▸ What the exercise asks: Take the entries below and print, exactly, the stretch from the line containing "Words of Hope: During the Watches of" through the line containing "issues. The upper", both included.
[[ Material shown, beginning ]]
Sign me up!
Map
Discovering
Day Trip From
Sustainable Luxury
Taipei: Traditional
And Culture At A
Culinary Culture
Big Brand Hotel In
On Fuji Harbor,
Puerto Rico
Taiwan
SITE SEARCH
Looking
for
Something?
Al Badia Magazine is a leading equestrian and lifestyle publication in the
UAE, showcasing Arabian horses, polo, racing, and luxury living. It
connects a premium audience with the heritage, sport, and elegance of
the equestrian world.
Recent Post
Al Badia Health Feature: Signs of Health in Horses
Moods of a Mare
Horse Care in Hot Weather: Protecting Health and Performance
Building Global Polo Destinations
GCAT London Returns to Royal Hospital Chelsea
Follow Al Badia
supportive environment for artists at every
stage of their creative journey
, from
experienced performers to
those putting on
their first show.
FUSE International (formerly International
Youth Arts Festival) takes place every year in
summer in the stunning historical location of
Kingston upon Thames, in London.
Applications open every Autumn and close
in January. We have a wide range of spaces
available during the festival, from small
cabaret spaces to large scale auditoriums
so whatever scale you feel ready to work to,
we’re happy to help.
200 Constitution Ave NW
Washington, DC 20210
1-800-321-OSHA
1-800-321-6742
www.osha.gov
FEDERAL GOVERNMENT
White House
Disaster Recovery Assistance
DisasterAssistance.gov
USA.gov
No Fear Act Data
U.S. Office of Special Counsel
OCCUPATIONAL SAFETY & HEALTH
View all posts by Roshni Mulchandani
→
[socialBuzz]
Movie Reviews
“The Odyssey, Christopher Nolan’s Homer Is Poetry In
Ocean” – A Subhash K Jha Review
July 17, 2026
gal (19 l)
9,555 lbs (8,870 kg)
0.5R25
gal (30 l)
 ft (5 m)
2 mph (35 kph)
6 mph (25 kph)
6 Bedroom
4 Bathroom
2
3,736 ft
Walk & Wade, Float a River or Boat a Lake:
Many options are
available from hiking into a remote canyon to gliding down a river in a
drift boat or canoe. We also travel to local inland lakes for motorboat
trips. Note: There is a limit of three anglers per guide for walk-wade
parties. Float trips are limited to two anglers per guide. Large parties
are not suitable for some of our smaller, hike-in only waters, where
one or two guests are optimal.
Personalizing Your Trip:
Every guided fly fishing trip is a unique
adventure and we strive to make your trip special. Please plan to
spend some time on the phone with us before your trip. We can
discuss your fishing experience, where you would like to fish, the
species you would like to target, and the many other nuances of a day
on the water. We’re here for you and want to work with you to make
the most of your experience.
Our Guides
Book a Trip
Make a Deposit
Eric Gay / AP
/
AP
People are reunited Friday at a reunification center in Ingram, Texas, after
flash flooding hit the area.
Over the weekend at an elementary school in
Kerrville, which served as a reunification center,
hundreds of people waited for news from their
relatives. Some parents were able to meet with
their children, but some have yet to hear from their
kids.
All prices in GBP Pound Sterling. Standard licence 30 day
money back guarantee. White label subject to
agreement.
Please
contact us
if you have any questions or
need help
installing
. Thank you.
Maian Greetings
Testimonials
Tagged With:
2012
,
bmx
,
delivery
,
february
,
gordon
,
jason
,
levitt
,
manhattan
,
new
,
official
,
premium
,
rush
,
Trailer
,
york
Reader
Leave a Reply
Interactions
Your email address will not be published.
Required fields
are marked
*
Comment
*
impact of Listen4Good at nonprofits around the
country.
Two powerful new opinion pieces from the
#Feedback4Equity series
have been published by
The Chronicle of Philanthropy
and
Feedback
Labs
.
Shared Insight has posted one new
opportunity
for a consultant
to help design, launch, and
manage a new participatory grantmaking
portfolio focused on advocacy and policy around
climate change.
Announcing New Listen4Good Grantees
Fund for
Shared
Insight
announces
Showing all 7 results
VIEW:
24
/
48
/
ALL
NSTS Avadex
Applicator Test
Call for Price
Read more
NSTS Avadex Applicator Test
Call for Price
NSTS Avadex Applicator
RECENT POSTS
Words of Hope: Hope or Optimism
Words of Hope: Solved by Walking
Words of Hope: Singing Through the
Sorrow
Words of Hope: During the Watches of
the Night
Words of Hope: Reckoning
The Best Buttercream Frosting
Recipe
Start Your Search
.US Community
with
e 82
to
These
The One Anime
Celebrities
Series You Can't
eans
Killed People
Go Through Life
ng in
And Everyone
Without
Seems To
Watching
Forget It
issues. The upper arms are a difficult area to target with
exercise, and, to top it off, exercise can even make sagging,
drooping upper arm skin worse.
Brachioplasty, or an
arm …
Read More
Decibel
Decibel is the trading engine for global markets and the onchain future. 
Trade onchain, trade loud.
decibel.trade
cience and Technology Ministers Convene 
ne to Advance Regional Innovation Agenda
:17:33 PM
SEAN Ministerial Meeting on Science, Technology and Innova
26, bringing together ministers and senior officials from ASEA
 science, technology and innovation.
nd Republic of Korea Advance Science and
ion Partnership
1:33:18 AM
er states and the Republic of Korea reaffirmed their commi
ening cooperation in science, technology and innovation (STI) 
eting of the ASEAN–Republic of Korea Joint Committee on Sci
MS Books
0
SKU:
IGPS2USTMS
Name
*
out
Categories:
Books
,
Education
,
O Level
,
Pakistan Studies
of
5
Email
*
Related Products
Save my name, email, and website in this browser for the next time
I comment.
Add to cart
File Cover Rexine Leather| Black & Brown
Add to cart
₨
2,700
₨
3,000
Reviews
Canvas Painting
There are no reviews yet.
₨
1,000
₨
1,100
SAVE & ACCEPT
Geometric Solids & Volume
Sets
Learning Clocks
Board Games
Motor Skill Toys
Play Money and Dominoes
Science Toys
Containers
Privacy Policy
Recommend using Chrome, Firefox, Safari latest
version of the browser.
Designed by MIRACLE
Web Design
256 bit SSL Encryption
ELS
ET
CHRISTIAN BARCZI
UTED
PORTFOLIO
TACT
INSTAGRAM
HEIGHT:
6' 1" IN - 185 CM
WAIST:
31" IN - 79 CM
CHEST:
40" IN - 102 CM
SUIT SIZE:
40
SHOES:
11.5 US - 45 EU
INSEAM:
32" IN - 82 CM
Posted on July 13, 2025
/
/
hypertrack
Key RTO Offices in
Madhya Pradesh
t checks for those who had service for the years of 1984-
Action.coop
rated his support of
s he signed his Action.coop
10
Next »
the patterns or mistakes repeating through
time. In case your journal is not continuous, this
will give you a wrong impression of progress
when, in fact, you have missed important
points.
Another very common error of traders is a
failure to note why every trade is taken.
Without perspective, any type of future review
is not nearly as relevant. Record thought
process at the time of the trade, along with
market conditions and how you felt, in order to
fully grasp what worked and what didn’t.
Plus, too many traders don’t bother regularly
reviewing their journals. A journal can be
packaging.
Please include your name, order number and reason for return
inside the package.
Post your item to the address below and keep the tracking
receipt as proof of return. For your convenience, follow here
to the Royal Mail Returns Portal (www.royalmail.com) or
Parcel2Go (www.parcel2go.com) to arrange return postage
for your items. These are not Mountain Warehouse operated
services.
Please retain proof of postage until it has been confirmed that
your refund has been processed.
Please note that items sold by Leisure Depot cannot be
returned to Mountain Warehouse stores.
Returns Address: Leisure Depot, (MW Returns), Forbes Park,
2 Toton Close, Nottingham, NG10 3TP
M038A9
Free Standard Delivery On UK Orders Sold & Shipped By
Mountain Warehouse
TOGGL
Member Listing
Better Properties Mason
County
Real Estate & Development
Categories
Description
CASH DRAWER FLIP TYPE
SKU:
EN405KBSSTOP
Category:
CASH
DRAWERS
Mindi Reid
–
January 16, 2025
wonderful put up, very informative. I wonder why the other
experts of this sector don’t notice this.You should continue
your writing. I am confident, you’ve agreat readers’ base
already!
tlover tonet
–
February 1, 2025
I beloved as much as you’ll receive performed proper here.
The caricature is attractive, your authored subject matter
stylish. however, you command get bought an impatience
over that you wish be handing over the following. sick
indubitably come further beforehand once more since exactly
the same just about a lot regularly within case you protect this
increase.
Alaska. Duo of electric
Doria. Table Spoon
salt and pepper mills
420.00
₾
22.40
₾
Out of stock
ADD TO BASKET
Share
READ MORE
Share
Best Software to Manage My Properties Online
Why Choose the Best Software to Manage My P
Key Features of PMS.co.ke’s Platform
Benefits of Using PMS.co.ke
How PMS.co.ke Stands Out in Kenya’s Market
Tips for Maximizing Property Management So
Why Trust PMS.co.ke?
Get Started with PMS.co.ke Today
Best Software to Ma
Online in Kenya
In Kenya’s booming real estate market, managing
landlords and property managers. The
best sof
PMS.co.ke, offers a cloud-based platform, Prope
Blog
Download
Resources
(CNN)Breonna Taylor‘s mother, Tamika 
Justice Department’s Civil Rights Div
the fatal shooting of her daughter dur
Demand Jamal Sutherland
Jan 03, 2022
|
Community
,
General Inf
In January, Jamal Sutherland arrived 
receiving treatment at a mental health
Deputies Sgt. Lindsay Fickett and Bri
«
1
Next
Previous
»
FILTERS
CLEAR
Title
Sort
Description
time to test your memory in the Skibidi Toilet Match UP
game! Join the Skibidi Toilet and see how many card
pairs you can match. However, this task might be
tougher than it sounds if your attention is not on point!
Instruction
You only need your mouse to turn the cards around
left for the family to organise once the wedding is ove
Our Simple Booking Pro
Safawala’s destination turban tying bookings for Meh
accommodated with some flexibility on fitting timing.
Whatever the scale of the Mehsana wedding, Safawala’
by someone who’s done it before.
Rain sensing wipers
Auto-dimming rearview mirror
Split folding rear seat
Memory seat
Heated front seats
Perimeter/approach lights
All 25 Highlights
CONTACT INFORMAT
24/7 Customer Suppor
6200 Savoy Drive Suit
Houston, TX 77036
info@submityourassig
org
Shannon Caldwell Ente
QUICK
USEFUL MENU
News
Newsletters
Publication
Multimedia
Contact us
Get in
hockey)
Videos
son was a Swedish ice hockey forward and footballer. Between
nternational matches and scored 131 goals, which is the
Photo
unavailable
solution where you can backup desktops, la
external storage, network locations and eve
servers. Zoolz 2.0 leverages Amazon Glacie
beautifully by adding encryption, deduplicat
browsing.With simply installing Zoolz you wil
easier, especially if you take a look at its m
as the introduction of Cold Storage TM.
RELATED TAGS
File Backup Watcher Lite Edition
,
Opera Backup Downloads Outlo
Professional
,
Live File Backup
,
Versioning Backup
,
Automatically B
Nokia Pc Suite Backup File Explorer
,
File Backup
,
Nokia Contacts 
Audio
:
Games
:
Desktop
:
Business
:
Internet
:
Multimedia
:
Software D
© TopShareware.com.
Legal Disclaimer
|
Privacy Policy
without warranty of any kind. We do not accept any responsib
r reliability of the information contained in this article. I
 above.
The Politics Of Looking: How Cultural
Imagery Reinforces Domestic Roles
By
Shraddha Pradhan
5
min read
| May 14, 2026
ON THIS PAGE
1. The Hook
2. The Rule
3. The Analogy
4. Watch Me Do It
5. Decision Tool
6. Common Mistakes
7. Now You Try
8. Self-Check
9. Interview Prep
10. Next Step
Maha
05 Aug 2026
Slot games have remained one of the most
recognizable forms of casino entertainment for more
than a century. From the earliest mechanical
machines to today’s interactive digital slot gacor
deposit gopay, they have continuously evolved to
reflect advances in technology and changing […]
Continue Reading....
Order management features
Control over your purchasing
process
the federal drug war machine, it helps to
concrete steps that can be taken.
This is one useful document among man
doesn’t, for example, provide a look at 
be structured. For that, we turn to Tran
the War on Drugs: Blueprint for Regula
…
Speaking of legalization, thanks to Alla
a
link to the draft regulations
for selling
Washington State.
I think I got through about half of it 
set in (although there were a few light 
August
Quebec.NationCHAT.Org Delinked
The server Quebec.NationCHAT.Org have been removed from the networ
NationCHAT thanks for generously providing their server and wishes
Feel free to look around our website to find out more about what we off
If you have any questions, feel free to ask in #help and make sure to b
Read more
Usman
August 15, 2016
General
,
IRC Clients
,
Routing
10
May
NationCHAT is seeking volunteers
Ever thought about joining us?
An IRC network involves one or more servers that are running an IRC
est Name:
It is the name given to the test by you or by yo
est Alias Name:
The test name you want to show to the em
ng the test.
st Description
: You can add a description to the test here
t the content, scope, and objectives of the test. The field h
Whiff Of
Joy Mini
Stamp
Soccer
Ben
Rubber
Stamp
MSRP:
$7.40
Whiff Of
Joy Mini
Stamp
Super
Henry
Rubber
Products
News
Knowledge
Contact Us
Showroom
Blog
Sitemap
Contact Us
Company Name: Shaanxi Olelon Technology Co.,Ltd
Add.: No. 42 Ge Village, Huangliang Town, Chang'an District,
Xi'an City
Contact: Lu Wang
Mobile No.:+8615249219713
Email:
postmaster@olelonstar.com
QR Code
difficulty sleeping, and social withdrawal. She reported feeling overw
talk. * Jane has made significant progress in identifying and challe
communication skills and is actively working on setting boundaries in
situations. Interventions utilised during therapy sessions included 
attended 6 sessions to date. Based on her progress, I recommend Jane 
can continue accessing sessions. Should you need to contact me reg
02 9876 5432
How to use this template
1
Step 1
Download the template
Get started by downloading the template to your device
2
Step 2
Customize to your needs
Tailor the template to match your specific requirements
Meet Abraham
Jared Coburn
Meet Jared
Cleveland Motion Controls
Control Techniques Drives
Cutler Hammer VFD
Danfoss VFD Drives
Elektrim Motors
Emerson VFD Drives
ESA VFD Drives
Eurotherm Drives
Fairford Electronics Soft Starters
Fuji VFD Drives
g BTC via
[[ Material shown, end ]]
▸ Answer to this problem:
Words of Hope: During the Watches of
the Night
Words of Hope: Reckoning
The Best Buttercream Frosting
Recipe
Start Your Search
.US Community
with
e 82
to
These
The One Anime
Celebrities
Series You Can't
eans
Killed People
Go Through Life
ng in
And Everyone
Without
Seems To
Watching
Forget It
issues. The upper arms are a difficult area to target with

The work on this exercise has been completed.